◆ **TASK INSTRUCTIONS**:
How many lines in the entries below include the word "distributed"? Respond with the number only.

========================================

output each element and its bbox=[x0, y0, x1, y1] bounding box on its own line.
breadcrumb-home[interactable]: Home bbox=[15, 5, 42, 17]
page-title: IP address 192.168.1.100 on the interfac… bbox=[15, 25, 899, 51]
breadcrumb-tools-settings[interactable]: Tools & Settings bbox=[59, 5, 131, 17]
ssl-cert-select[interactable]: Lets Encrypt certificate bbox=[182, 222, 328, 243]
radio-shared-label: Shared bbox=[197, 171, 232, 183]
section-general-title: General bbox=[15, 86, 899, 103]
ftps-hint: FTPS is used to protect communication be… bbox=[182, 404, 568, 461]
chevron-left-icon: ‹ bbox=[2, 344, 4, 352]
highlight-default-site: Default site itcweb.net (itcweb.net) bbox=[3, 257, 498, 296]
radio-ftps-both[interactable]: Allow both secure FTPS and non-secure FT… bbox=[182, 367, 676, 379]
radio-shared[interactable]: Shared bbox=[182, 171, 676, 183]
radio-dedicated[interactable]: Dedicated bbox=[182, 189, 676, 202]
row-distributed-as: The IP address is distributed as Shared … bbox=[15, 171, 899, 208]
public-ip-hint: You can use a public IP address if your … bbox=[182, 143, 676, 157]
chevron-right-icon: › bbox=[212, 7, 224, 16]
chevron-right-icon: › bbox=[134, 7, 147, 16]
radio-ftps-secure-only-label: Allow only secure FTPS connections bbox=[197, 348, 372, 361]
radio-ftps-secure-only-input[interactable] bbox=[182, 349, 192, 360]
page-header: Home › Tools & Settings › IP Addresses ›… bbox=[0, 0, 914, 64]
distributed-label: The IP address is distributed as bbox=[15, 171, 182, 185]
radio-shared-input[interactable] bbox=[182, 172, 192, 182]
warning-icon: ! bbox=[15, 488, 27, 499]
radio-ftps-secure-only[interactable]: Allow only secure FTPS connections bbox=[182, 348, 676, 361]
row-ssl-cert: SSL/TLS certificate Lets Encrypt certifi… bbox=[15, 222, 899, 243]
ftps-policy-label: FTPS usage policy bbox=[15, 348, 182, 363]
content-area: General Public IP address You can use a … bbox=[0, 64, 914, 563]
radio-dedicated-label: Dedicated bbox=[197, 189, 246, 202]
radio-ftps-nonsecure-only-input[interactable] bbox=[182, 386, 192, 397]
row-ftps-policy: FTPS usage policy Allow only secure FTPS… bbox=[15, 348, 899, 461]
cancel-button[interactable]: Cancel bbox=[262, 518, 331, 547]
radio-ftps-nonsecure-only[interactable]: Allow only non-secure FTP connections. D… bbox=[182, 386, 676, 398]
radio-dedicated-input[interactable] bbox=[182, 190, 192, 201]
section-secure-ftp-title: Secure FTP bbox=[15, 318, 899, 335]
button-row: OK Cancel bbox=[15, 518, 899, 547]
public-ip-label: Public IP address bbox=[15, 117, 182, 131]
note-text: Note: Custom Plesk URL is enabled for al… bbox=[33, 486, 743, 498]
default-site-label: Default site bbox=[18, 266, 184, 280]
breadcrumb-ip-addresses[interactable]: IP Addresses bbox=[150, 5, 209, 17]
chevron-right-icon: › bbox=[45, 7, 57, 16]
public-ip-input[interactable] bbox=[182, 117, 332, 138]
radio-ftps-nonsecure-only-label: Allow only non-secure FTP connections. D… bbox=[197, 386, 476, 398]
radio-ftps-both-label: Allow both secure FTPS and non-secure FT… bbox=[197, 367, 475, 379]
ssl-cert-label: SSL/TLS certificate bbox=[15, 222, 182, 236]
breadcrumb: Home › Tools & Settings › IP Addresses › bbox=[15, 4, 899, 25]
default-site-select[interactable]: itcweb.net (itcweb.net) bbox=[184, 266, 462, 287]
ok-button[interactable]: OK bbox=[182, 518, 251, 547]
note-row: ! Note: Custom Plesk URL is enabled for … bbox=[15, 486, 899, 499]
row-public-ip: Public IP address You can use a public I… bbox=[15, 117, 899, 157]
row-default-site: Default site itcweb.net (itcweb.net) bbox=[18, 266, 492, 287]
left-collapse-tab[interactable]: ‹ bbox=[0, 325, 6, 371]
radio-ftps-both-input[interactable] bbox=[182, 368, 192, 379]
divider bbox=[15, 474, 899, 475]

========================================

◆ **WORKED SOLUTION**:
2